## [Work to complete]
Transcribe the records below in full; pictures stay out of the copy.

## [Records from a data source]
^^^^^^^^^^^^^^^^
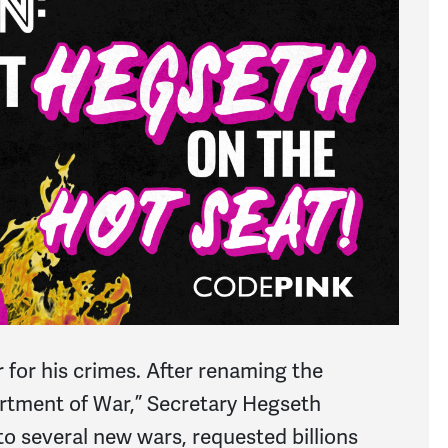
r for his crimes. After renaming the
rtment of War,” Secretary Hegseth
to several new wars, requested billions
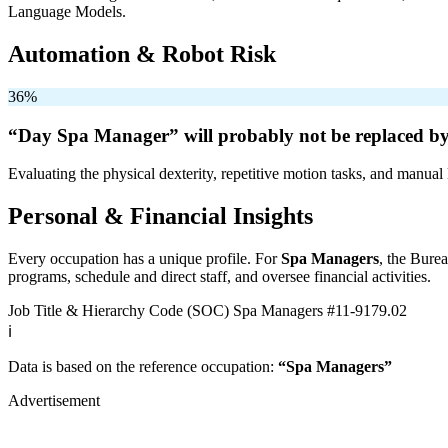
Language Models.
Automation & Robot Risk
36%
“Day Spa Manager” will
probably not be
replaced by
Evaluating the physical dexterity, repetitive motion tasks, and manual 
Personal & Financial Insights
Every occupation has a unique profile. For
Spa Managers
, the Burea
programs, schedule and direct staff, and oversee financial activities.
Job Title & Hierarchy Code (SOC)
Spa Managers
#11-9179.02
ℹ️
Data is based on the reference occupation:
“Spa Managers”
Advertisement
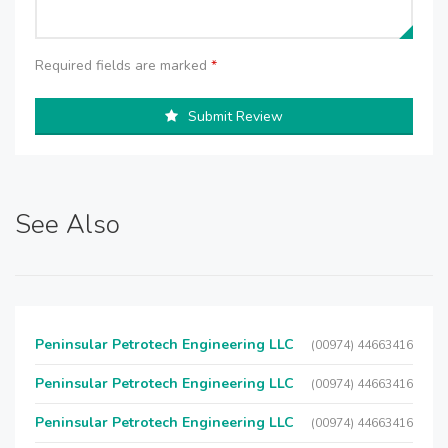
Required fields are marked
*
Submit Review
See Also
Peninsular Petrotech Engineering LLC
(00974) 44663416
Peninsular Petrotech Engineering LLC
(00974) 44663416
Peninsular Petrotech Engineering LLC
(00974) 44663416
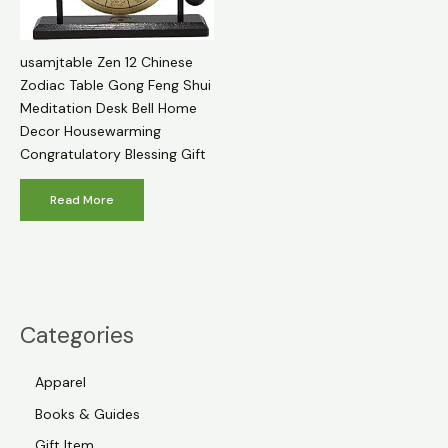
usamjtable Zen 12 Chinese
Zodiac Table Gong Feng Shui
Meditation Desk Bell Home
Decor Housewarming
Congratulatory Blessing Gift
Read More
Categories
Apparel
Books & Guides
Gift Item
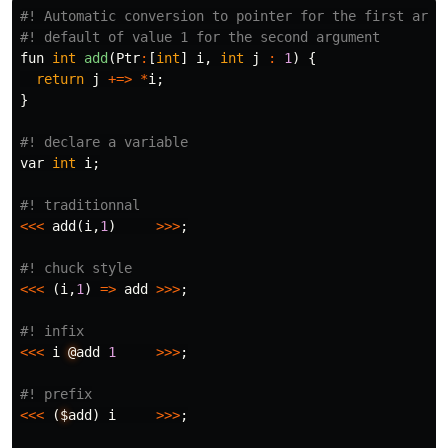
#! Automatic conversion to pointer for the first argum
fun
int
add
(
Ptr
:
[
int
]
i
,
int
j
:
1
)
{
return
j
+=>
*
i
;
}
var
int
i
;
<<<
add
(
i
,
1
)
>>>
;
<<<
(
i
,
1
)
=>
add
>>>
;
<<<
i
@
add
1
>>>
;
<<<
(
$
add
)
i
>>>
;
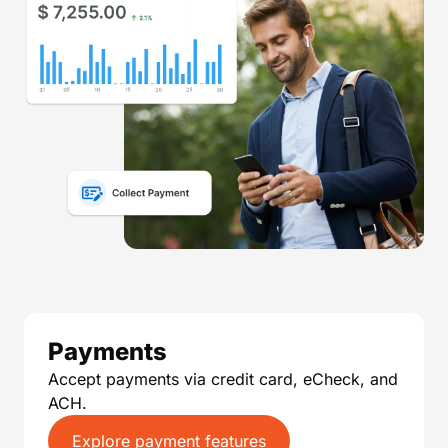
Payments
Accept payments via credit card, eCheck, and
ACH.
Explore payment features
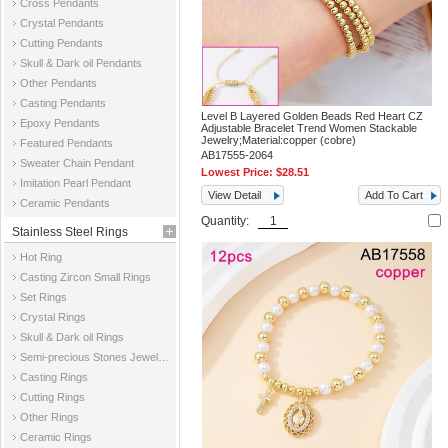
Cross Pendants
Crystal Pendants
Cutting Pendants
Skull & Dark oil Pendants
Other Pendants
Casting Pendants
Level B Layered Golden Beads Red Heart CZ
Epoxy Pendants
Adjustable Bracelet Trend Women Stackable
Jewelry;Material:copper (cobre)
Featured Pendants
AB17555-2064
Sweater Chain Pendant
Lowest Price:
$28.51
Imitation Pearl Pendant
View Detail
Add To Cart
Ceramic Pendants
Quantity:
Stainless Steel Rings
Hot Ring
Casting Zircon Small Rings
Set Rings
Crystal Rings
Skull & Dark oil Rings
Semi-precious Stones Jewelry Rings
Casting Rings
Cutting Rings
Other Rings
Ceramic Rings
^^^^^^^^^^^^^^^^
## [Your response]
r for his crimes. After renaming the
rtment of War,” Secretary Hegseth
to several new wars, requested billions
Language Models.
Automation & Robot Risk
36%
“Day Spa Manager” will
probably not be
replaced by
Evaluating the physical dexterity, repetitive motion tasks, and manual 
Personal & Financial Insights
Every occupation has a unique profile. For
Spa Managers
, the Burea
programs, schedule and direct staff, and oversee financial activities.
Job Title & Hierarchy Code (SOC)
Spa Managers
#11-9179.02
ℹ️
Data is based on the reference occupation:
“Spa Managers”
Advertisement
Required fields are marked
*
Submit Review
See Also
Peninsular Petrotech Engineering LLC
(00974) 44663416
Peninsular Petrotech Engineering LLC
(00974) 44663416
Peninsular Petrotech Engineering LLC
(00974) 44663416
usamjtable Zen 12 Chinese
Zodiac Table Gong Feng Shui
Meditation Desk Bell Home
Decor Housewarming
Congratulatory Blessing Gift
Read More
Categories
Apparel
Books & Guides
Gift Item
#! Automatic conversion to pointer for the first argum
fun
int
add
(
Ptr
:
[
int
]
i
,
int
j
:
1
)
{
return
j
+=>
*
i
;
}
var
int
i
;
<<<
add
(
i
,
1
)
>>>
;
<<<
(
i
,
1
)
=>
add
>>>
;
<<<
i
@
add
1
>>>
;
<<<
(
$
add
)
i
>>>
;
Payments
Accept payments via credit card, eCheck, and
ACH.
Explore payment features
Cross Pendants
Crystal Pendants
Cutting Pendants
Skull & Dark oil Pendants
Other Pendants
Casting Pendants
Level B Layered Golden Beads Red Heart CZ
Epoxy Pendants
Adjustable Bracelet Trend Women Stackable
Jewelry;Material:copper (cobre)
Featured Pendants
AB17555-2064
Sweater Chain Pendant
Lowest Price:
$28.51
Imitation Pearl Pendant
View Detail
Add To Cart
Ceramic Pendants
Quantity:
Stainless Steel Rings
Hot Ring
Casting Zircon Small Rings
Set Rings
Crystal Rings
Skull & Dark oil Rings
Semi-precious Stones Jewelry Rings
Casting Rings
Cutting Rings
Other Rings
Ceramic Rings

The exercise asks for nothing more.